4 Tips Cerdas Memilih Aplikasi Saham Terbaik agar Tidak Menyesal

Dunia teknologi tanpa kita sadari sudah semakin maju, sehingga kebutuhan kita semakin gampang dipenuhi. Coba saja kamu yang mau memesan ojek, pesan makanan, booking tiket atau hotel, dan masih banyak lagi sudah bisa dilakukan hanya melalui aplikasi saja. Begitu juga dengan bermain saham kamu bisa melakukannya tanpa batas dan di mana saja melalui aplikasi saham yang tersedia.

4 Tips Cerdas Memilih Aplikasi Saham Terbaik agar Tidak Menyesal
Ilustrasi : Aplikasi Saham (pexels.com)

Ya, seiring berjalannya waktu, dunia saham sudah mengikuti arus kemajuan teknologi, sehingga perusahaan-perusahaan sekuritas membuat aplikasi tersendiri agar nasabahnya semakin gampang mengakses saham miliknya. Bisa dilakukan di gadget mana saja, seperti laptop, tablet, atau smartphone, kamu tidak usah datang lagi capek-capek ke kantornya.

Tapi, karena semakin banyaknya aplikasi saham yang beredar di masyarakat, kita tidak tahu mana yang bisa kita percayai. Asal pilih tentu membuat kamu tidak mendapatkan keuntungan. Karena itu, baca dulu tips-tipsnya di bawah ini buat kamu yang masih bingung.

1. Setoran Awal Yang Berlaku

Ketika kita mau bermain saham, hal pertama yang harus kamu siapkan dan tidak boleh terlewatkan adalah mendepositkan dulu sejumlah uang ke dalam rekening sahammu. Fungsi deposit itu bisa kamu pakai untuk membeli lot yang membuatnya berkurang atau bertambah ketika kamu mendapat keuntungan.

Setiap perusahaan tentu memberikan ketentuan yang berbeda-beda mengenai setoran awalnya. Ada yang mengharuskan deposit Rp 1 juta, Rp 2 juta, bahkan sampai Rp 10 juta. Harga setoran awal tentu akan sangat berat kalau kamu hanya berbudget terbatas saja. Tapi harga yang terlalu murah pun jangan kamu langsung percayai karena belum tentu kredibilitas perusahaannya benar.

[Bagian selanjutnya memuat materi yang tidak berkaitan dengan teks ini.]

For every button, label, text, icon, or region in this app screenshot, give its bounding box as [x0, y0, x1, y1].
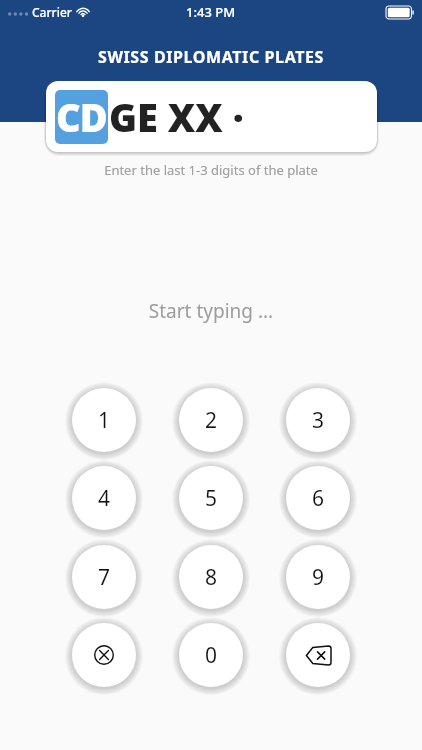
button[interactable]: 6: [286, 466, 350, 530]
staticText: 9: [312, 563, 325, 592]
staticText: 5: [205, 484, 218, 513]
staticText: CD: [56, 91, 107, 143]
button[interactable]: 1: [72, 388, 136, 452]
button[interactable]: Clear: [72, 623, 136, 687]
staticText: Start typing ...: [0, 298, 422, 324]
staticText: 8: [205, 563, 218, 592]
staticText: 7: [98, 563, 111, 592]
staticText: SWISS DIPLOMATIC PLATES: [0, 46, 422, 68]
staticText: 2: [205, 406, 218, 435]
button[interactable]: 2: [179, 388, 243, 452]
button[interactable]: CD: [46, 81, 377, 152]
staticText: 6: [312, 484, 325, 513]
button[interactable]: Backspace: [286, 623, 350, 687]
staticText: 1: [98, 406, 111, 435]
staticText: 0: [205, 641, 218, 670]
button[interactable]: 5: [179, 466, 243, 530]
staticText: 3: [312, 406, 325, 435]
button[interactable]: 9: [286, 545, 350, 609]
button[interactable]: 8: [179, 545, 243, 609]
button[interactable]: 4: [72, 466, 136, 530]
staticText: 1:43 PM: [186, 3, 236, 21]
staticText: Carrier: [32, 4, 72, 20]
button[interactable]: 0: [179, 623, 243, 687]
staticText: 4: [98, 484, 111, 513]
button[interactable]: 7: [72, 545, 136, 609]
button[interactable]: 3: [286, 388, 350, 452]
staticText: GE XX ·: [109, 91, 244, 143]
staticText: Enter the last 1-3 digits of the plate: [0, 161, 422, 179]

Karena itu, kamu harus benar-benar mencari tahu dulu berapa setoran awal yang bisa kamu gunakan.

2. Pilih Yang Transaksinya Kecil

Meski kita hanya bermain saham, dalam aplikasi saham tentu ada transaksi tersendiri karena perusahaan tentu juga mau mendapatkan keuntungan yang lain. Keuntungan itu biasanya didapat oleh broker yang menjadi pendamping kamu saat menggunakan aplikasinya. Masing-masing dari kegiatan jual beli saham ada komisinya yang berbeda-beda.

Misalkan saja untuk berhasil beli, mereka akan mendapat komisi 0,5 persen. Tapi ketika berhasil menjualnya, pihak mereka mendapat 0,8 persen. Pembagian persenan itulah yang nantinya akan dikenakan dan setiap perusahaan sekuritas tidak sama dalam jumlah transaksinya.

Buat kamu yang tidak mau rugi, apalagi seorang pemula, pastikan pilih yang transaksinya kecil. Pemilihan besar kecilnya pembagian transaksi ini bisa mempengaruhi berapa keuntungan jual beli yang kamu dapatkan nanti. Karena itu, kamu harus pintar membandingkan antara aplikasi saham yang satu dengan yang lainnya.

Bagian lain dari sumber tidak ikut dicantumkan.